Top of Available data

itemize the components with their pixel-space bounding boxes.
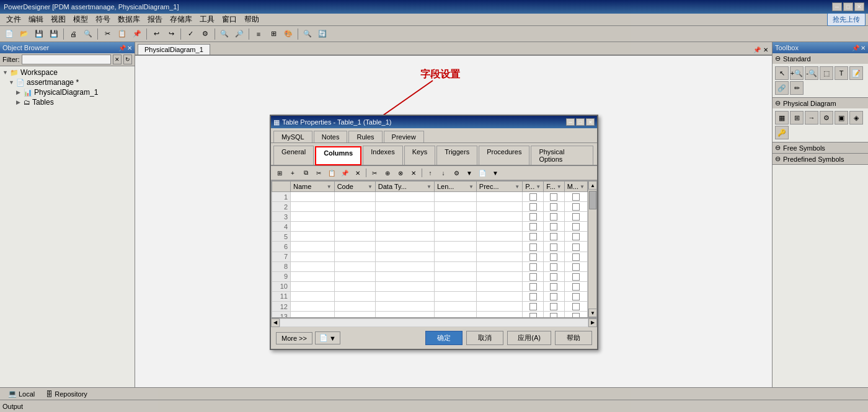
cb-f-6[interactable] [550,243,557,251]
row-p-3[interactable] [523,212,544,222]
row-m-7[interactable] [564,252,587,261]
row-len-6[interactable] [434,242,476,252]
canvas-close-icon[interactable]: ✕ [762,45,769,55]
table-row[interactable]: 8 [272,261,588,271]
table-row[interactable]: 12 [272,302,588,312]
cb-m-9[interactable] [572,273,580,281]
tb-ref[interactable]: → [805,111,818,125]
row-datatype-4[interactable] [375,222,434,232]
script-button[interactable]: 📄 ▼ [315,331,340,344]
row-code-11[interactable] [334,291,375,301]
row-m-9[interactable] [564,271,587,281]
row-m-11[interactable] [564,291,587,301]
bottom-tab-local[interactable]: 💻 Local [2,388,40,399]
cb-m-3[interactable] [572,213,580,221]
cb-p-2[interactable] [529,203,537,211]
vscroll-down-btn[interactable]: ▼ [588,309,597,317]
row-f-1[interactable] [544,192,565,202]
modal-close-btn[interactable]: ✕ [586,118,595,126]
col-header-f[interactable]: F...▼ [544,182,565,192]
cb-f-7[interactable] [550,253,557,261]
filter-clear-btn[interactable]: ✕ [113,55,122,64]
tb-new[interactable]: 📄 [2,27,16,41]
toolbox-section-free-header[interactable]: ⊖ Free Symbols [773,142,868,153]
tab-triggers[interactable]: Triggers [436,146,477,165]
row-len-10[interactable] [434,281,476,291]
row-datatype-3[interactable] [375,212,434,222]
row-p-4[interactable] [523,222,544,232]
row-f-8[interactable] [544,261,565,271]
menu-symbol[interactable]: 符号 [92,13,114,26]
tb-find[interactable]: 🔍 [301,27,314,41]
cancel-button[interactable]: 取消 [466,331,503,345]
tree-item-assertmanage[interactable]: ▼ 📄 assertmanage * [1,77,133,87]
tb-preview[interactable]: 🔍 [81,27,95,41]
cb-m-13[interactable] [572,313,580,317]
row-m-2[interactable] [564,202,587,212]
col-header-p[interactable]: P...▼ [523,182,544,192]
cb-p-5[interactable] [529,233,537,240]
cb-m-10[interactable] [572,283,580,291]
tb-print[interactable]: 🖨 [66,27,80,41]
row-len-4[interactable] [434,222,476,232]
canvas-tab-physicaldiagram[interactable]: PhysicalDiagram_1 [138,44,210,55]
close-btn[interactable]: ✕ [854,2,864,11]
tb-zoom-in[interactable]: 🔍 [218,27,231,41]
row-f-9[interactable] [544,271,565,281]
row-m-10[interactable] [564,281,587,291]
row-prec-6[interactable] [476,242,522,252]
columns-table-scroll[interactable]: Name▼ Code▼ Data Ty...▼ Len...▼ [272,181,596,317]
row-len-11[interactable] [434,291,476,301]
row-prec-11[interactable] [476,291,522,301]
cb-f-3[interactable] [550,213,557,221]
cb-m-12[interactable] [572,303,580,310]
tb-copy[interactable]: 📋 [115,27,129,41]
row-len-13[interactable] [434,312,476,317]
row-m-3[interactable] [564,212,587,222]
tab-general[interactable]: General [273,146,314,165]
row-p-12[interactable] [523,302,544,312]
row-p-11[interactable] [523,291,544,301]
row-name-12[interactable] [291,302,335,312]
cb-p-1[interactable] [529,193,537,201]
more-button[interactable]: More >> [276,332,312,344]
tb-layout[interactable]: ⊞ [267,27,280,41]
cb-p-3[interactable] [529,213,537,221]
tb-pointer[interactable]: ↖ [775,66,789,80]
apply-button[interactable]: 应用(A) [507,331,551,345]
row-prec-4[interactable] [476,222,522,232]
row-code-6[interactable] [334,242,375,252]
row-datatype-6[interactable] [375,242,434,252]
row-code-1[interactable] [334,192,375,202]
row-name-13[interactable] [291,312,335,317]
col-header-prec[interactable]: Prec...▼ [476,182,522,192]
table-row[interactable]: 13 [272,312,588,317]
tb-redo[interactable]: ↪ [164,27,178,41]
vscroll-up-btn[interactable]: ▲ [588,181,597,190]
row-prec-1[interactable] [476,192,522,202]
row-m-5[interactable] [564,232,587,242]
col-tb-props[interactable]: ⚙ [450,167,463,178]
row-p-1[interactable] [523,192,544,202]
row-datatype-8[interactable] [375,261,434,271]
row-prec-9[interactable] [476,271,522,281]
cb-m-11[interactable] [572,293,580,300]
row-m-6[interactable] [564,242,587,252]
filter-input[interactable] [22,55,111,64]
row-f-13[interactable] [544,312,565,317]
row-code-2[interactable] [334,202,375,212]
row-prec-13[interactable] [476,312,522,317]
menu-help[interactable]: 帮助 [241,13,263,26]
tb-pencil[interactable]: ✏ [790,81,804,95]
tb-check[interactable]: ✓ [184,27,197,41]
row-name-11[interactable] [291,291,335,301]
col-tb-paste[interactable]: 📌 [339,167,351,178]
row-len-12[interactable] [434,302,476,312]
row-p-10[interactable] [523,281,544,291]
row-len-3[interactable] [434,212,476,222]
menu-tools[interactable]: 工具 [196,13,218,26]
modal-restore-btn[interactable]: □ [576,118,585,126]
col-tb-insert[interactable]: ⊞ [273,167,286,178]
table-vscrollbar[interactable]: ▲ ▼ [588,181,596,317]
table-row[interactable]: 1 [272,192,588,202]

Bottom of Available data
Top of Available data

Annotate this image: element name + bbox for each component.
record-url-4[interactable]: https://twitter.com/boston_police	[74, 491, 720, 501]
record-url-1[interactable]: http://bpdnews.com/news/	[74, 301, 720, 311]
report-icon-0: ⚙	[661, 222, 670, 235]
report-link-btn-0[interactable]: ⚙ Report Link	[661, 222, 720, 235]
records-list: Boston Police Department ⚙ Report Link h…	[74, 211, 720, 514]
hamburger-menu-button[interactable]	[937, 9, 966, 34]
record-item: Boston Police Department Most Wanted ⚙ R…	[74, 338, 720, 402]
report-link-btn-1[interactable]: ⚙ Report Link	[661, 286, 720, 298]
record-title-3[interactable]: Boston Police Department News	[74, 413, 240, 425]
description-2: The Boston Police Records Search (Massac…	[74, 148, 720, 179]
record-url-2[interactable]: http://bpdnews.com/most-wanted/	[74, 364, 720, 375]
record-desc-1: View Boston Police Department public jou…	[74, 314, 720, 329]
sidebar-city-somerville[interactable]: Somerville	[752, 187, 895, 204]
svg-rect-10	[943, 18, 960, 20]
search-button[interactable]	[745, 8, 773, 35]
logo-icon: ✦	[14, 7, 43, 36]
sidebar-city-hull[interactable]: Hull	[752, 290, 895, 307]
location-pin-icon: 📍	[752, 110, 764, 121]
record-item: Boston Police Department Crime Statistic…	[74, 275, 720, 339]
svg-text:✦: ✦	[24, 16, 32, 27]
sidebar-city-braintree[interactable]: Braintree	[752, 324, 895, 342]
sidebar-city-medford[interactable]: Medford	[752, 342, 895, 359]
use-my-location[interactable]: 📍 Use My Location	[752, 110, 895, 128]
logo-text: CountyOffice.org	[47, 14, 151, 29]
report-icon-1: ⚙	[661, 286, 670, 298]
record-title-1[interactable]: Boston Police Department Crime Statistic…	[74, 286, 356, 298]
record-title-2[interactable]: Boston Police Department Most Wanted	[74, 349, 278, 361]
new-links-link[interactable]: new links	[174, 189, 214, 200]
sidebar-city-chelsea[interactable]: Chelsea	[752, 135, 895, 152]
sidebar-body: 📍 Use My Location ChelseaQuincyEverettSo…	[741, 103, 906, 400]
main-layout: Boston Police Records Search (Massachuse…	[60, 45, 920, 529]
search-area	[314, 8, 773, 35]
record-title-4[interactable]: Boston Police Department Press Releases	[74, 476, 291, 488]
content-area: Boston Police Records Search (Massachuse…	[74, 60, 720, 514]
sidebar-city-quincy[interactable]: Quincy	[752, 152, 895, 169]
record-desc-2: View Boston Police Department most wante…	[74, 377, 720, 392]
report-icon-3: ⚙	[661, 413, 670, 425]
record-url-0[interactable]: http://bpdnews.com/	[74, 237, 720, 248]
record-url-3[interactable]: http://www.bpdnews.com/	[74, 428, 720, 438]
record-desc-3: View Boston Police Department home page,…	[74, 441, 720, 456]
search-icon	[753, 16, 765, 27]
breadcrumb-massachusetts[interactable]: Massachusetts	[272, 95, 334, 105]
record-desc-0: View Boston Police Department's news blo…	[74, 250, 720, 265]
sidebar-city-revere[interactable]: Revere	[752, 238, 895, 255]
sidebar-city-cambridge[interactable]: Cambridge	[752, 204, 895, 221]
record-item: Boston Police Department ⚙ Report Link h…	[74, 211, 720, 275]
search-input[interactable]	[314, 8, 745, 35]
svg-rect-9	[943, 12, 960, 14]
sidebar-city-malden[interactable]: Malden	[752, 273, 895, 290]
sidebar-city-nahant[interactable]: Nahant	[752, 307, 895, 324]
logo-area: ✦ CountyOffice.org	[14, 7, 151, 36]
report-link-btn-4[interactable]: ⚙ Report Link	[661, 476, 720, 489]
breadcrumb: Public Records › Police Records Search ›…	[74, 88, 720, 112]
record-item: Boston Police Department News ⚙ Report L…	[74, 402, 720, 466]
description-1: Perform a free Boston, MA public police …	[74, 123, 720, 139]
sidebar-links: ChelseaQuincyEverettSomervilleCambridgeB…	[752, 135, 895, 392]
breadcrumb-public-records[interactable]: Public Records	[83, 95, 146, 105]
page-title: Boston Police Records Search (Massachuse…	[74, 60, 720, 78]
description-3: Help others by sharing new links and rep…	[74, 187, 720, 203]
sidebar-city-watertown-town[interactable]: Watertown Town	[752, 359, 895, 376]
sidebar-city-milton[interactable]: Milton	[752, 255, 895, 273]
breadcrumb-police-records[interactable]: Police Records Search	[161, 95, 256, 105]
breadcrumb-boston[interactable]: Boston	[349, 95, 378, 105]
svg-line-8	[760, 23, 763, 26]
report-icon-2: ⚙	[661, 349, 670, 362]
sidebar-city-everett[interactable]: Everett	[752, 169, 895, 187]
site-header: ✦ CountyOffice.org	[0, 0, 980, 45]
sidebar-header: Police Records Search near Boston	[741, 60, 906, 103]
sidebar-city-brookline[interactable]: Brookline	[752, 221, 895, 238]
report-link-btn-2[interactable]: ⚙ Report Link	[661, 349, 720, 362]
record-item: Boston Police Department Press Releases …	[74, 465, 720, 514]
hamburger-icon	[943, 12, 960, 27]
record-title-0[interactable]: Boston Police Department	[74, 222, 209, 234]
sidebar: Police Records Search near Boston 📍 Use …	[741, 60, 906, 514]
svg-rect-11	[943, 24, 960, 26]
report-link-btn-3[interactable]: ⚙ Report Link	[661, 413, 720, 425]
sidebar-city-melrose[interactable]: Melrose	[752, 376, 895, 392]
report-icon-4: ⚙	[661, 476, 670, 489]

Bottom of Available data

__Problem to work on__:
Search the data above for lines holding "text" and copy each of them.

__Finished exercise__:
svg-text:✦: ✦	[24, 16, 32, 27]
logo-text: CountyOffice.org	[47, 14, 151, 29]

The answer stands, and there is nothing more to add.